ECLI:NL:RVS:2024:1927
Raad van State
- Voorlopige voorziening+bodemzaak
- J.Th. Drop
- Rechtspraak.nl
Afwijzing aanvraag verblijfsvergunning asiel en verzoek voorlopige voorziening
Op 7 februari 2024 heeft de staatssecretaris van Justitie en Veiligheid een aanvraag van een vreemdeling om een verblijfsvergunning asiel voor bepaalde tijd afgewezen. De vreemdeling heeft hiertegen beroep ingesteld bij de rechtbank Den Haag, zittingsplaats Utrecht. Op 22 maart 2024 heeft de rechtbank het beroep ongegrond verklaard. De vreemdeling, vertegenwoordigd door mr. J.E. de Poorte, heeft vervolgens hoger beroep ingesteld en verzocht om een voorlopige voorziening.

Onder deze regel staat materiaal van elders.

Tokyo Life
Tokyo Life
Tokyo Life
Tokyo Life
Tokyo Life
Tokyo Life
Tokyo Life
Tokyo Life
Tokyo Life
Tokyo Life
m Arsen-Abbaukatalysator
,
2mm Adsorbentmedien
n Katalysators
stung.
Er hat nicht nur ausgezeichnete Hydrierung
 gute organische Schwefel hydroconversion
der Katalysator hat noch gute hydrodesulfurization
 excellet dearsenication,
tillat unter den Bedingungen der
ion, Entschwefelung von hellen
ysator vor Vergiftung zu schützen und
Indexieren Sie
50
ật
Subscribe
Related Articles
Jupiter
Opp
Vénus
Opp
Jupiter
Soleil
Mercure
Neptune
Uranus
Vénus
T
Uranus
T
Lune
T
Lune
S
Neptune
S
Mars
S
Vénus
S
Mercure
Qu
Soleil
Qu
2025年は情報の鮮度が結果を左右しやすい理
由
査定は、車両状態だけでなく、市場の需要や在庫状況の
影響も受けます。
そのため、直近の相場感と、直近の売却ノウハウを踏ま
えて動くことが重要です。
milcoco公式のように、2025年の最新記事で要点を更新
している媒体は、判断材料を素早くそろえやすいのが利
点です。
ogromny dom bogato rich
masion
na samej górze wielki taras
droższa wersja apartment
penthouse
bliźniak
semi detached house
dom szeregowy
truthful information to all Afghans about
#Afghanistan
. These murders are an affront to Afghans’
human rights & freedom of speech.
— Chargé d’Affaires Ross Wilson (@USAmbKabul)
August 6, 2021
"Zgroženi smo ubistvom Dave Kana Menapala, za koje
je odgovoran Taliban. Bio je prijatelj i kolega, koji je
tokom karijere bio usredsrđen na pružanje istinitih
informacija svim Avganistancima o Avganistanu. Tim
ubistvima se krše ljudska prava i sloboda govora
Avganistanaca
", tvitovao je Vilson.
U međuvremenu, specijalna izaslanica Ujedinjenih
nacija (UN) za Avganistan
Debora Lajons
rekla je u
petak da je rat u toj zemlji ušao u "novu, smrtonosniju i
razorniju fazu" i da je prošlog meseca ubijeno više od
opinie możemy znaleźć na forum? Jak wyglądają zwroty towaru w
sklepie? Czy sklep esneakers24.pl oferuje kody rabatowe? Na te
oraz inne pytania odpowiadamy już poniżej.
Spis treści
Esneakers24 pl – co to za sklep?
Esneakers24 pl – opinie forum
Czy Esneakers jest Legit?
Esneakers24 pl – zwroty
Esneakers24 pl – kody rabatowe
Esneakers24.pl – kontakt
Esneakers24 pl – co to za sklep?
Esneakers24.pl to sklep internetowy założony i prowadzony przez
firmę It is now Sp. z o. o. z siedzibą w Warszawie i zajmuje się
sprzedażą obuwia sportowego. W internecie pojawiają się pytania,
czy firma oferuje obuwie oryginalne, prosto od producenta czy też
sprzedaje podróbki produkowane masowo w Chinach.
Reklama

De voorzieningenrechter van de Afdeling bestuursrechtspraak van de Raad van State heeft op 8 mei 2024 uitspraak gedaan. De rechter heeft geoordeeld dat het hoger beroep niet leidt tot vernietiging van de uitspraak van de rechtbank. De rechtbank heeft terecht en op goede gronden geoordeeld, en de motivering van de rechtbank is overgenomen. Het hogerberoepschrift bevatte geen vragen die in het belang van de rechtseenheid, rechtsontwikkeling of rechtsbescherming beantwoord moesten worden.
De voorzieningenrechter heeft het verzoek om voorlopige voorziening afgewezen en de uitspraak van de rechtbank bevestigd. De staatssecretaris is niet verplicht om proceskosten te vergoeden. De uitspraak is openbaar uitgesproken op 8 mei 2024.